A segunda, analisa o malogro do progressismo por suas próprias contradições. Em linhas gerais, o progressismo pode ser visto como uma tentativa de conter a crise, recorrendo a dispositivos e práticas que terminaram acelerando esta mesma crise: uma dinâmica de “contenção aceleracionista”. Esta dinâmica por sua vez, reforça o extrativismo que remete à origem colonial, resultando em um segundo paradoxo: um “progressismo regressivo”. No entanto, esta regressão não se confunde com uma volta ao passado, pois a integração mediada pelo consumo conformou modalidades de “neoliberalismo inclusivo”, que aprofundaram a razão neoliberal.
Nesta chave, a imagem mais adequada da relação entre a onda progressista e o seu depois, não é uma guinada de 180 graus.
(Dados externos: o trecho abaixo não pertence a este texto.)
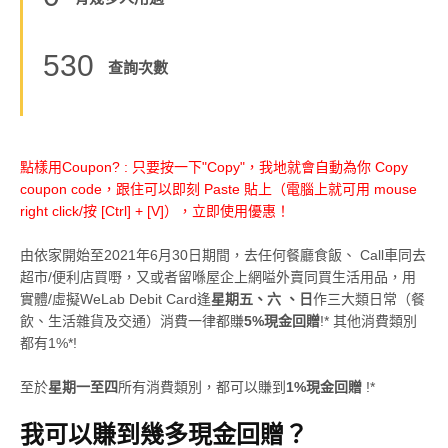
530
查詢次數
點樣用Coupon? : 只要按一下"Copy"，我地就會自動為你 Copy
coupon code，跟住可以即刻 Paste 貼上（電腦上就可用 mouse
right click/按 [Ctrl] + [V]），立即使用優惠！
由依家開始至2021年6月30日期間，去任何餐廳食飯、 Call車同去
超市/便利店買嘢，又或者留喺屋企上網嗌外賣同買生活用品，用
實體/虛擬WeLab Debit Card逢
星期五、六 、日
作三大類日常（餐
飲、生活雜貨及交通）消費一律都賺
5%現金回贈
!* 其他消費類別
都有1%*!
至於
星期一至四
所有消費類別，都可以賺到
1%現金回贈
!*
我可以賺到幾多現金回贈？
É uma metástase, na medida em que forças e interesses corrosivos que pareciam controlados, em um segundo momento se espalham incontroláveis pelo tecido social. O caso brasileiro serve de exemplo: o capital financeiro, o agronegócio, o neopentecostalismo, os militares, Michel Temer e cia. foram todos alimentados e cultivados pelos governos do PT, na expectativa de conter uma crise, que então se acelerou.
Um segundo ponto de reflexão é que no Chile, Peru e Colômbia a luta das ruas exige novas constituições. Embora seja inegável a importância de romper com a institucionalização da razão neoliberal, é preciso recordar que Venezuela, Bolívia e Equador trilharam caminho similar no começo do século. Hoje, está claro que a mudança constitucional foi impotente para refundar as bases da reprodução social, que continua sendo a produção de valor. O xis da questão é que o poder do capital é extraparlamentar: a dinâmica do valor que se valoriza, determina os fundamentos da reprodução social, que no mundo atual se tornou uma máquina de produzir medo, ódio e indiferença. Daí que o progressismo, a despeito das boas intenções, não abriu caminho para um mundo melhor.
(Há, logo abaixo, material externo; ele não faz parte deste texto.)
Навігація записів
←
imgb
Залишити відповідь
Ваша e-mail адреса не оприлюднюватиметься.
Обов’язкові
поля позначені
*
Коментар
Vistos sob este prisma, os acontecimentos chilenos são por um lado, inspiradores: os corpos saíram das telas e foram para as ruas, sem ter um passado recente a resgatar – no Chile, não há lulismo ou peronismo, repaginado como kirchnerismo. A rebeldia olha para a frente. Portanto, há mais espaço para a imaginação e a experimentação do novo.
Por outro lado, o desafio chileno e das rebeliões do nosso tempo é como transformar esta “grande recusa” em um projeto alternativo. Deste ponto de vista, a demanda constitucional é sintoma de falta de ideias coletivas. O que vem depois da recusa, na imaginação rebelde do século 21? É preciso cuidado para que as assembleias constituintes não se limitem a tirar a política das ruas, para devolvê-la aos parlamentos. O risco é reeditar o progressismo, por outros meios.
Está claro que uma rebelião como a chilena não é solução, mas uma premissa para sair do impasse. É um sinal de saúde, pois os corpos nas ruas carregam subjetividades que romperam com o anestesiamento, e podem ser mobilizadas por uma mudança radical. Parte do drama é que, no momento, a radicalidade está do outro lado: em um mundo de expectativas decrescentes, aprendemos que é possível odiar o existente em nome de algo pior.
Como fazer do ódio, criação? A gramática rebelde do século 20 foi povoada pela ideia de revolução, que logo se identificou com a tomada do Estado. Em diversos casos, terminou aprisionada por estes mesmos Estados, tomados em seu nome.
O que vem depois da revolução, na imaginação rebelde do século 21? Este é um desafio civilizatório maior, para quem vê que não haverá futuro sob o mal menor.
Fabio Luis Barbosa dos Santos é autor de Uma história da onda progressista sul-americana (Elefante: 2019) entre outros livros.